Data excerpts
********************
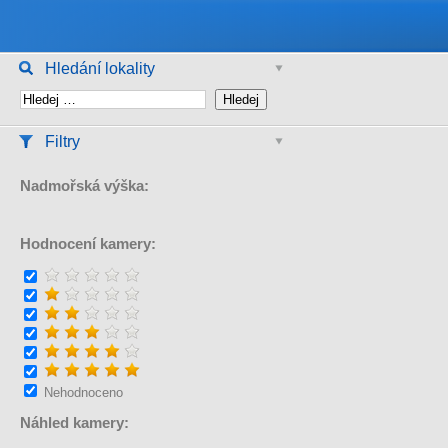
Hledání lokality
Filtry
Nadmořská výška:
Hodnocení kamery:
Nehodnoceno
Náhled kamery:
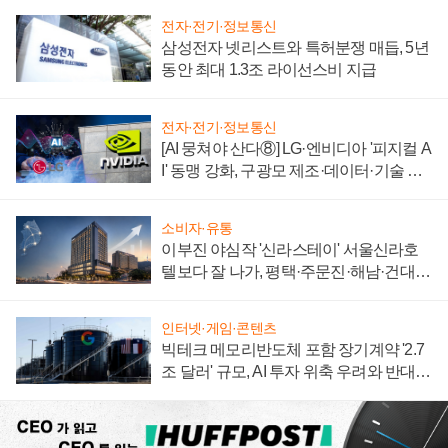
전자·전기·정보통신
삼성전자 넷리스트와 특허분쟁 매듭, 5년
동안 최대 1.3조 라이선스비 지급
전자·전기·정보통신
[AI 뭉쳐야 산다⑧] LG·엔비디아 '피지컬 A
I' 동맹 강화, 구광모 제조·데이터·기술 결
집해 종합 로보틱스 기업으로
소비자·유통
이부진 야심작 '신라스테이' 서울신라호
텔보다 잘 나가, 평택·주문진·해남·건대로
성장판 더 넓힌다
인터넷·게임·콘텐츠
빅테크 메모리반도체 포함 장기계약 '2.7
조 달러' 규모, AI 투자 위축 우려와 반대
신호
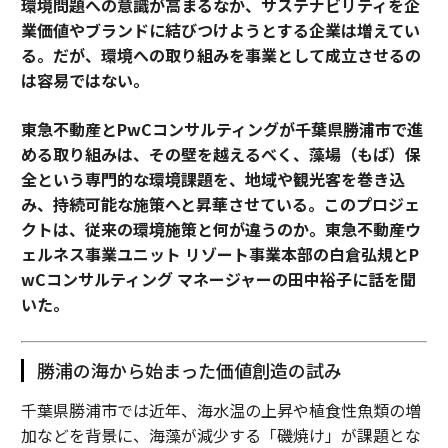
環境問題への意識が高まるなか、サステナビリティを企
業価値やブランドに結びつけようとする企業は増えてい
る。だが、環境への取り組みを事業として成立させるの
は容易ではない。
東急不動産とPwCコンサルティングが千葉県勝浦市で進
める取り組みは、その壁を越えるべく、藻場（もば）保
全という専門的な環境課題を、地域や観光客を巻き込
み、持続可能な施策へと昇華させている。このプロジェ
クトは、従来の環境施策と何が違うのか。東急不動産ウ
ェルネス事業ユニット リゾート事業本部の白倉弘規とP
wCコンサルティング マネージャーの田中裕子に話を聞
いた。
勝浦の海から始まった価値創造の試み
千葉県勝浦市では近年、海水温の上昇や植食性魚類の増
加などを背景に、海藻が減少する「磯焼け」が課題とな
********************
Leave the images out and print each entry exactly.

• _RESPONSE_:
Hledání lokality
Filtry
Nadmořská výška:
Hodnocení kamery:
Nehodnoceno
Náhled kamery:
전자·전기·정보통신
삼성전자 넷리스트와 특허분쟁 매듭, 5년
동안 최대 1.3조 라이선스비 지급
전자·전기·정보통신
[AI 뭉쳐야 산다⑧] LG·엔비디아 '피지컬 A
I' 동맹 강화, 구광모 제조·데이터·기술 결
집해 종합 로보틱스 기업으로
소비자·유통
이부진 야심작 '신라스테이' 서울신라호
텔보다 잘 나가, 평택·주문진·해남·건대로
성장판 더 넓힌다
인터넷·게임·콘텐츠
빅테크 메모리반도체 포함 장기계약 '2.7
조 달러' 규모, AI 투자 위축 우려와 반대
신호
環境問題への意識が高まるなか、サステナビリティを企
業価値やブランドに結びつけようとする企業は増えてい
る。だが、環境への取り組みを事業として成立させるの
は容易ではない。
東急不動産とPwCコンサルティングが千葉県勝浦市で進
める取り組みは、その壁を越えるべく、藻場（もば）保
全という専門的な環境課題を、地域や観光客を巻き込
み、持続可能な施策へと昇華させている。このプロジェ
クトは、従来の環境施策と何が違うのか。東急不動産ウ
ェルネス事業ユニット リゾート事業本部の白倉弘規とP
wCコンサルティング マネージャーの田中裕子に話を聞
いた。
勝浦の海から始まった価値創造の試み
千葉県勝浦市では近年、海水温の上昇や植食性魚類の増
加などを背景に、海藻が減少する「磯焼け」が課題とな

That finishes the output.